0 (312) 236 01 02 | 0 532 243 86 26 | FAX : 0 (312) 236 21 43

info@drselcukaksoy.com

HORLAMA ve UYKU APNESİ SENDROMU

Solunum sırasında göğüs kafesimizin genişlemesi ve diyaframımızın kasılması ile akciğerlerimize doğru vakum yaparak çektiğimiz hava solunum yolu boyunca cidarlarda çekilme etkisi oluşturmakta ve bu etkiye bağlı olarak hava yolunun dar olduğu bölgelerde yumuşak dokuların gevşek olması durumunda karşılıklı mukoza yüzeyleri birbirine temas edebilmektedir.

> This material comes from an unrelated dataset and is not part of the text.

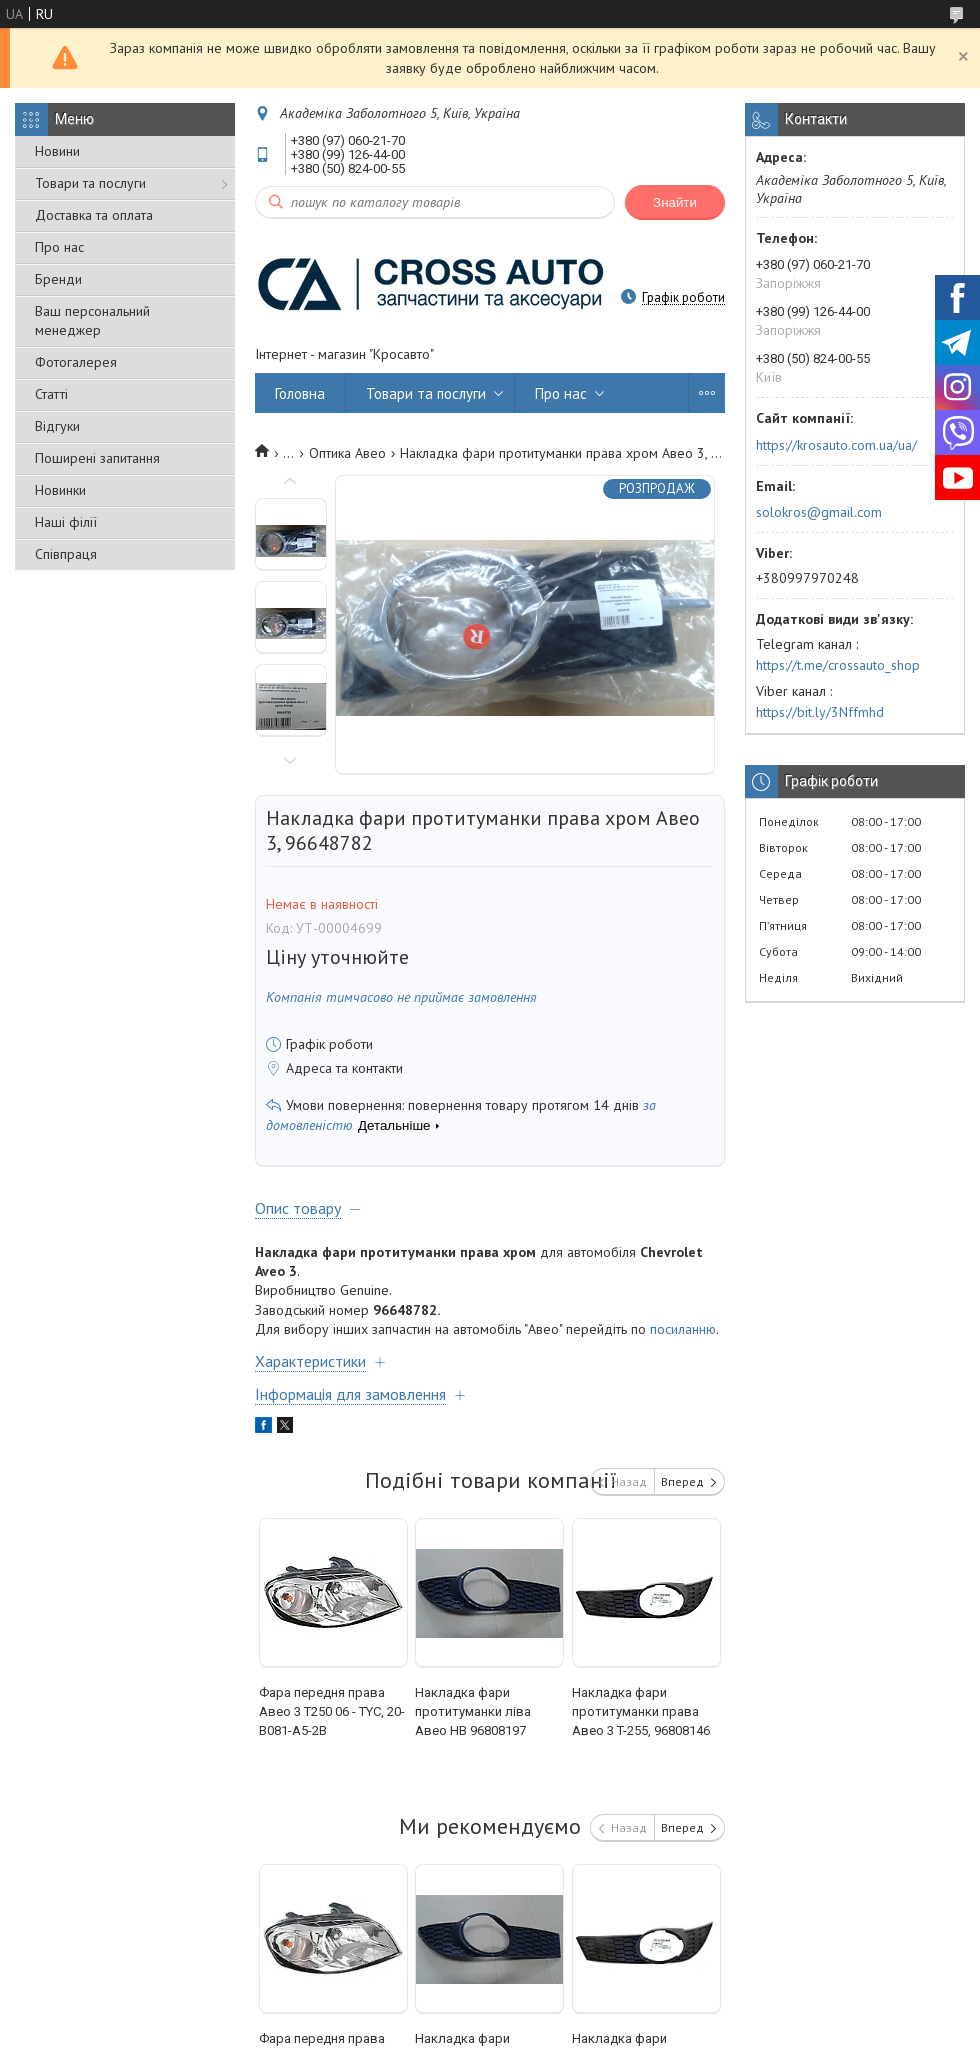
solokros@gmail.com (819, 512)
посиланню (683, 1329)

Uyku sırasında solunum kanalı çevresindeki kasların da gevşemesi ile hava yolunun dar bölgelerinde karşılıklı duvarlardaki mukozanın titreşim sonucu çarpışması horlama sesini oluşmaktadır.

Solunum sırasında hava yolları cidarında oluşan vakum etkisine bağlı olarak hava pasajının çökerek daralması sonucunda solunum azalmakta hatta kanalın tamamen kapanması ile solunum durabilmektedir.

Burun ve ağız solunumunun 10 saniyeyi geçecek şekilde durması”apne“, uyku esnasında bir saat boyunca gözlenen apne sayısı ise “apne indeksi” olarak isimlendirilmektedir.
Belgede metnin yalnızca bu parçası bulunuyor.